• Materials provided
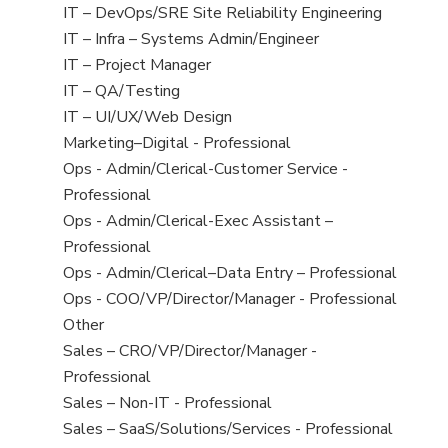
under
filed
jobs
View
IT – DevOps/SRE Site Reliability Engineering
under
filed
jobs
View
IT – Infra – Systems Admin/Engineer
under
filed
jobs
View
IT – Project Manager
under
filed
jobs
View
IT – QA/Testing
under
filed
jobs
View
IT – UI/UX/Web Design
under
filed
jobs
View
Marketing–Digital - Professional
under
filed
jobs
View
Ops - Admin/Clerical-Customer Service -
under
filed
jobs
Professional
under
filed
View
Ops - Admin/Clerical-Exec Assistant –
under
jobs
Professional
filed
View
Ops - Admin/Clerical–Data Entry – Professional
under
jobs
View
Ops - COO/VP/Director/Manager - Professional
filed
jobs
View
Other
under
filed
jobs
View
Sales – CRO/VP/Director/Manager -
under
filed
jobs
Professional
under
filed
View
Sales – Non-IT - Professional
under
jobs
View
Sales – SaaS/Solutions/Services - Professional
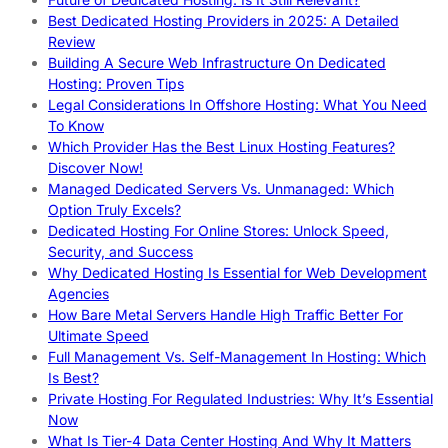
Best Dedicated Hosting Providers in 2025: A Detailed
Review
Building A Secure Web Infrastructure On Dedicated
Hosting: Proven Tips
Legal Considerations In Offshore Hosting: What You Need
To Know
Which Provider Has the Best Linux Hosting Features?
Discover Now!
Managed Dedicated Servers Vs. Unmanaged: Which
Option Truly Excels?
Dedicated Hosting For Online Stores: Unlock Speed,
Security, and Success
Why Dedicated Hosting Is Essential for Web Development
Agencies
How Bare Metal Servers Handle High Traffic Better For
Ultimate Speed
Full Management Vs. Self-Management In Hosting: Which
Is Best?
Private Hosting For Regulated Industries: Why It’s Essential
Now
What Is Tier-4 Data Center Hosting And Why It Matters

• Work request
Print out the records in full and exactly, dropping every picture.

• Response below
under
filed
jobs
View
IT – DevOps/SRE Site Reliability Engineering
under
filed
jobs
View
IT – Infra – Systems Admin/Engineer
under
filed
jobs
View
IT – Project Manager
under
filed
jobs
View
IT – QA/Testing
under
filed
jobs
View
IT – UI/UX/Web Design
under
filed
jobs
View
Marketing–Digital - Professional
under
filed
jobs
View
Ops - Admin/Clerical-Customer Service -
under
filed
jobs
Professional
under
filed
View
Ops - Admin/Clerical-Exec Assistant –
under
jobs
Professional
filed
View
Ops - Admin/Clerical–Data Entry – Professional
under
jobs
View
Ops - COO/VP/Director/Manager - Professional
filed
jobs
View
Other
under
filed
jobs
View
Sales – CRO/VP/Director/Manager -
under
filed
jobs
Professional
under
filed
View
Sales – Non-IT - Professional
under
jobs
View
Sales – SaaS/Solutions/Services - Professional
Best Dedicated Hosting Providers in 2025: A Detailed
Review
Building A Secure Web Infrastructure On Dedicated
Hosting: Proven Tips
Legal Considerations In Offshore Hosting: What You Need
To Know
Which Provider Has the Best Linux Hosting Features?
Discover Now!
Managed Dedicated Servers Vs. Unmanaged: Which
Option Truly Excels?
Dedicated Hosting For Online Stores: Unlock Speed,
Security, and Success
Why Dedicated Hosting Is Essential for Web Development
Agencies
How Bare Metal Servers Handle High Traffic Better For
Ultimate Speed
Full Management Vs. Self-Management In Hosting: Which
Is Best?
Private Hosting For Regulated Industries: Why It’s Essential
Now
What Is Tier-4 Data Center Hosting And Why It Matters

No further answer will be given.